Chinese Govt Donates Cervical Cancer Equipment to Zim

The Chinese government today (Monday) donated cervical cancer screening equipment worth $500 000 to help boost Zimbabwe’s health delivery system.

Officiating at the handover ceremony, Health and Child Care Minister, Dr David Parirenyatwa said the donated equipment will help prevent the ever increasing number of cervical cancer cases in the country.

“The developed world has managed to reduce the incidents of cervical cancer through the use of cytology based screening,

“The equipment donated is worth USD$500 000 and we have been hungering for it to diagnose cancer of the cervix,

“Equipment in key in the health ministry. Cytology was first in the first world and has now come here,” said Parirenyatwa.

In Sub Saharan Africa 1 in 4 countries are able to give this kind of service of screening and diagnosing and Zimbabwe is now one of them.

“According to the Cancer registry of Zimbabwe, cervical cancer remains the commonest cancer among women in Zimbabwe accounting for 33% of cancers in women,

“Cervical cancer is the dominant malignancy in the black female population of Harare (26.6%) according to statistics derived from our national Cancer registry,

“It is very unfortunate however that in spite of this, a recent demographic Health Survey showed rather poor uptake of cervical cancer screening in Zimbabwe with only 13% of the population taking up the idea,” added Parirenyatwa.

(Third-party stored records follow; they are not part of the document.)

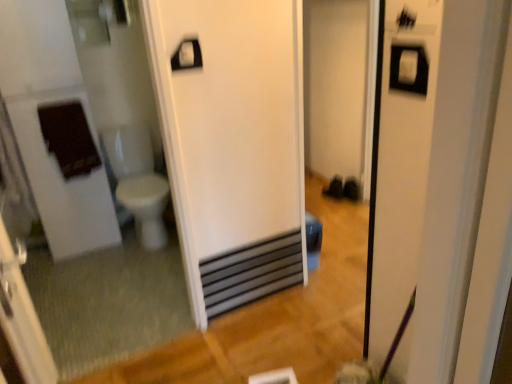 Where is `white glossy mirror at left`? The width and height of the screenshot is (512, 384). white glossy mirror at left is located at coordinates (88, 192).

The image size is (512, 384). What do you see at coordinates (187, 55) in the screenshot?
I see `white plastic towel bar at upper center` at bounding box center [187, 55].

You are a GUI agent. You are given a task and a screenshot of the screen. Output one action in this format:
    pyautogui.click(x=<x>, y=<y>)
    Task: Click on the black metallic water heater at center
    
    Given the screenshot: What is the action you would take?
    pyautogui.click(x=251, y=273)

In the image, there is a white plastic towel bar at upper center. At what (x,y) coordinates should I click in order to perform the action: click on screen door below it (from a real-world perspective). Please return your answer as a coordinate pair (x, y). Image resolution: width=512 pixels, height=384 pixels. Looking at the image, I should click on (22, 319).

Can you confirm if transparent plastic screen door at left is thinner than white plastic towel bar at upper center?

Incorrect, the width of transparent plastic screen door at left is not less than that of white plastic towel bar at upper center.

Is transparent plastic screen door at left with white plastic towel bar at upper center?

No, transparent plastic screen door at left is not touching white plastic towel bar at upper center.

Considering the sizes of objects white glossy toilet bowl at left and white plastic towel bar at upper center in the image provided, who is taller, white glossy toilet bowl at left or white plastic towel bar at upper center?

With more height is white glossy toilet bowl at left.

From the image's perspective, which is below, white glossy toilet bowl at left or white plastic towel bar at upper center?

Chinese Ambassador, Huang Ping said his government will continue to support Zimbabwe in areas of Health, Agriculture and Education.

“China and Zimbabwe enjoy profound relations and China have spared no effort in helping Zimbabwe,

“We hope this initiative will help in promoting the control and treatment of cervical cancer in Zimbabwe,

“For the past 20 years the Chinese government has constructed one hospital in Chinhoyi, one in Mahusekwa, donated three batches of medical equipment with 14 million and dispatched a total of 140 doctors and experts,” said Ping.

Over 1000 women have registered for the early cervical cancer screening and treatment at Parirenyatwa Hospital.